Whip, is there a reason you've never dated a man before? Has it just never happened or do you feel you have a preference for women?

Whip: I like your jacket. Is that vintage? I don't really feel the need to speak on this. Let the records show the journalist was wearing a smart velvet jacket in a curious shade of puce. Fall is upon us. I know fuck all about fashion. Next question.

You're obviously in very different industries, too, though both in the public eye and both with a strong fanbase. Has that caused you any issues?

Poe: My fanbase are very accepting of us. I've had a bunch of art sent through, really sweet drawings and paintings of the two of us, but it's a bizarre feeling to have all that attention. I guess to an extent I've experienced the same thing with Alice [Polly] but it's different because obviously we weren't actually together, so it's all very fantasy based. But I'm lucky, I had a horrible paranoia that coming out as bisexual would cause a dip in my subscribers or make people lose interest, but honestly if anything people are more supportive of me than ever before.

Whip: His fanbase is far more invested in the mere shining light of his existence than mine is. Young Bloods fans are fans of the band, fans of the music, I don't really think of them as fans of me as a human being and I don't think they perceive themselves in that way either. So it hasn't caused any stir amongst them, not that I know of. I'm really more absorbing Poe's fanbase as it is. Slowly crawling over them like the Cthulhu as they recoil with fear. I'm learning new words, new concepts. Fanfiction. Fan art.

So what about off camera, behind the scenes, has that been an adjustment? Are you still carrying out the relationship on a long distance basis?
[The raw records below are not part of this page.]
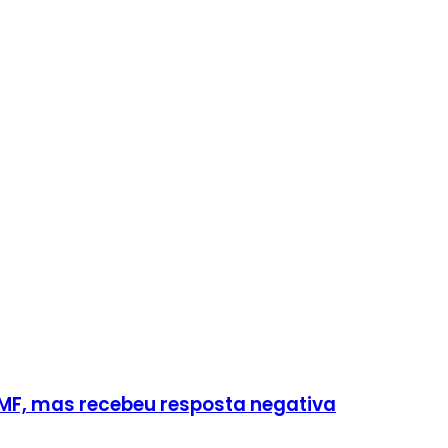
FMF, mas recebeu resposta negativa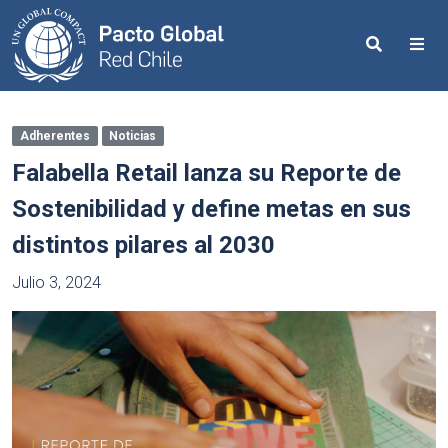
Search
Me
Adherentes
Noticias
Falabella Retail lanza su Reporte de
Sostenibilidad y define metas en sus
distintos pilares al 2030
Julio 3, 2024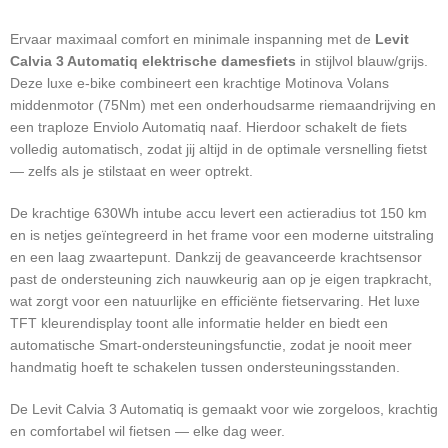
Ervaar maximaal comfort en minimale inspanning met de
Levit
Calvia 3 Automatiq elektrische damesfiets
in stijlvol blauw/grijs.
Deze luxe e-bike combineert een krachtige Motinova Volans
middenmotor (75Nm) met een onderhoudsarme riemaandrijving en
een traploze Enviolo Automatiq naaf. Hierdoor schakelt de fiets
volledig automatisch, zodat jij altijd in de optimale versnelling fietst
— zelfs als je stilstaat en weer optrekt.
De krachtige 630Wh intube accu levert een actieradius tot 150 km
en is netjes geïntegreerd in het frame voor een moderne uitstraling
en een laag zwaartepunt. Dankzij de geavanceerde krachtsensor
past de ondersteuning zich nauwkeurig aan op je eigen trapkracht,
wat zorgt voor een natuurlijke en efficiënte fietservaring. Het luxe
TFT kleurendisplay toont alle informatie helder en biedt een
automatische Smart-ondersteuningsfunctie, zodat je nooit meer
handmatig hoeft te schakelen tussen ondersteuningsstanden.
De Levit Calvia 3 Automatiq is gemaakt voor wie zorgeloos, krachtig
en comfortabel wil fietsen — elke dag weer.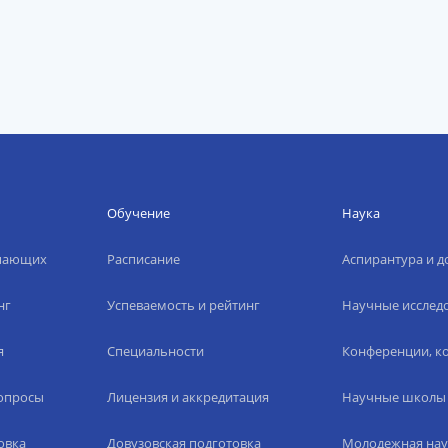
Обучение
Наука
упающих
Расписание
Аспирантура и д
нг
Успеваемость и рейтинг
Научные исслед
я
Специальности
Конференции, ко
вопросы
Лицензия и аккредитация
Научные школы
овка
Довузовская подготовка
Молодежная нау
Poe: Nope, we've been living together for a while now. It was kind of unofficial at first - I guess to an extent it still is? Because I haven't shipped over my things yet, but eventually I will. He actually... do you want to tell the story about what you did for me, with the garden?

Whip: Let's not. Is it really unofficial just because you haven't got your blender here yet? It's official. It's been official. It's very legally official.
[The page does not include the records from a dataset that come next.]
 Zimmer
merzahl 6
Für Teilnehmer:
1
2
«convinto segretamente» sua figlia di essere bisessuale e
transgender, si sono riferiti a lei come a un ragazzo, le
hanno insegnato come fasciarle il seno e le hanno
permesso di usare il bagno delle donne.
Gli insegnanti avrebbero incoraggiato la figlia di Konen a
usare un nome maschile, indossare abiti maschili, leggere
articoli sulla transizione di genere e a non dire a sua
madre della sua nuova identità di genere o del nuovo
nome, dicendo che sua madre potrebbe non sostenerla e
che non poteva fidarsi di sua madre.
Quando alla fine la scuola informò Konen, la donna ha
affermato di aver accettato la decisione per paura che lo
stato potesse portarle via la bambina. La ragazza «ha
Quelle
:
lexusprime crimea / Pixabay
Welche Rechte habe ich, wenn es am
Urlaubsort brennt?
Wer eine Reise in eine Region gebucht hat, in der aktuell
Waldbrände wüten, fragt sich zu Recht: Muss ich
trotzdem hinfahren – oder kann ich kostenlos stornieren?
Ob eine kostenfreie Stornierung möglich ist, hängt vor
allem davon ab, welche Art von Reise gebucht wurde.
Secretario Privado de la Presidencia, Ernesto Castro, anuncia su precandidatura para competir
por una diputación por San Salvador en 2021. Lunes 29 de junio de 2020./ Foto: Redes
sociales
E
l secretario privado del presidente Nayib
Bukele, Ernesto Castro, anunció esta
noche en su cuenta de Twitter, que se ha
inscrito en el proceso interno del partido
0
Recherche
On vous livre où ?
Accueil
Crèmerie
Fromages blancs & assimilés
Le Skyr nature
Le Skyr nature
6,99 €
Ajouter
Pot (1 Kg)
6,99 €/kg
Poe: Right, legally official, just not blender official. Going from being a farm boy to living in a city has been an adjustment. But he's worth it. And I still travel, just recently I was off in Africa while he stayed home with his daughter, there's never any restrictions in place. But I do miss him when I'm gone, I miss both of them. It's nicer to be with them.
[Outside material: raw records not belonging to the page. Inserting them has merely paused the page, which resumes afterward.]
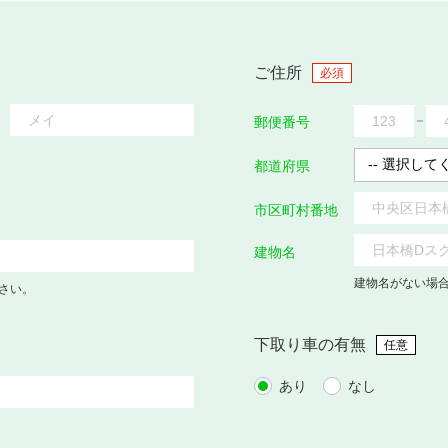
ご住所
必須
郵便番号
都道府県
市区町村番地
建物名
建物名がない場
さい。
下取り車の有無
任意
あり
なし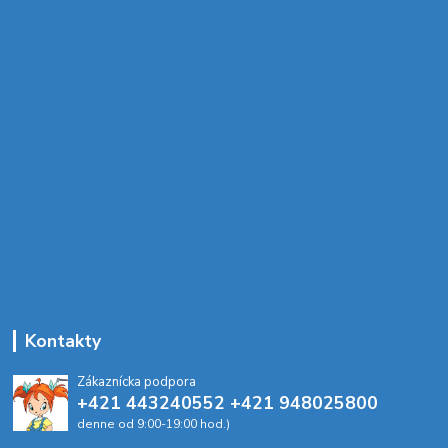
Kontakty
Zákaznícka podpora
+421 443240552 +421 948025800
denne od 9:00-19:00 hod.)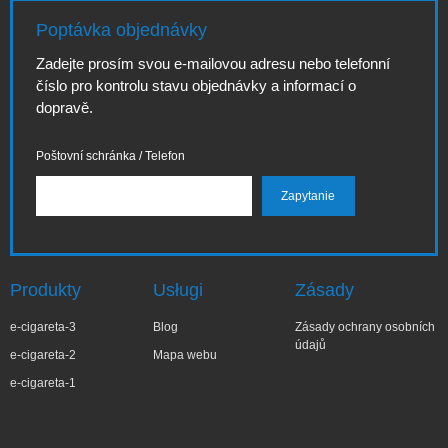
Poptávka objednávky
Zadejte prosím svou e-mailovou adresu nebo telefonní
číslo pro kontrolu stavu objednávky a informací o
dopravě.
Poštovní schránka / Telefon
Produkty
Usługi
Zásady
e-cigareta-3
Blog
Zásady ochrany osobních
údajů
e-cigareta-2
Mapa webu
e-cigareta-1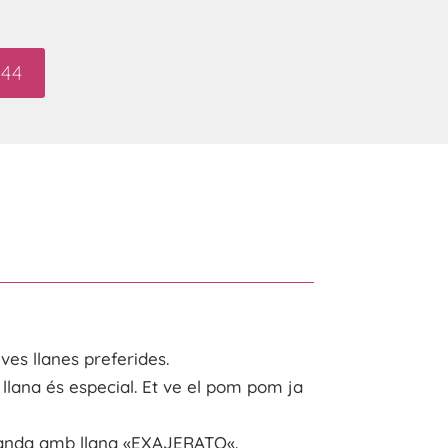
44
ves llanes preferides.
 llana
és
especial. Et ve el
pom pom
ja
anda amb llana «
EXAJERATO
«.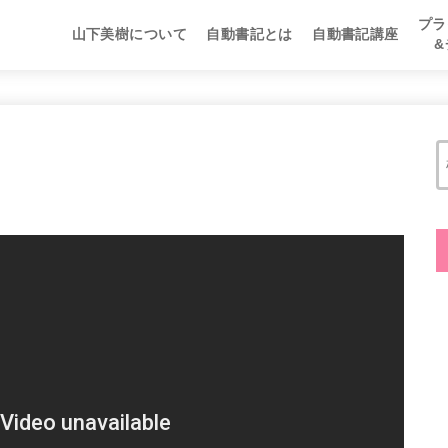
プラ
山下美樹について
自動書記とは
自動書記講座
自動書記マスター講
自動書記セラピスト
自動書記チャネラー
プラ
自動
自動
Whip: He's a wanderer, and I'm more stabilized in one locale when I'm not on tour. The pining makes for visceral dreams, and dreams make for good writing.

Whip, you have a daughter. Were you ever nervous about her meeting Poe? Do you have any advice for people wanting to introduce a same sex partner to their children?

Whip: Nah. I'm not really a heartfelt parental advice sorta guy. I don't believe in it. Parents should do what they feel is right, when they feel it's right. Trust your intuition. Children are naturally inquisitive, deeply perceptive. Let your kid guide you in sharing your truth.

Poe, did you hesitate when you realised Whip had children already? What's that like for you, especially being so young?

Poe: I won't lie, I did hesitate. That's actually the reason we skirted around becoming official for a while, or taking what was happening between us seriously. He kind of assumed I wouldn't want to be involved in family life, I kind of assumed he wouldn't want me to be. But we made it work and my relationship with Daisy is great, I adore her, so I'm just glad we didn't let it stop us from being together.

What are your plans for the future, is there marriage on the cards? More kids?

Poe: Wow, what a question!

Whip: We could all be dead tomorrow, Brent.

Poe: We're not ruling anything out, but it's not something we're even actively thinking about right now. We're just enjoying our life as it is, we're happy, there's nothing missing.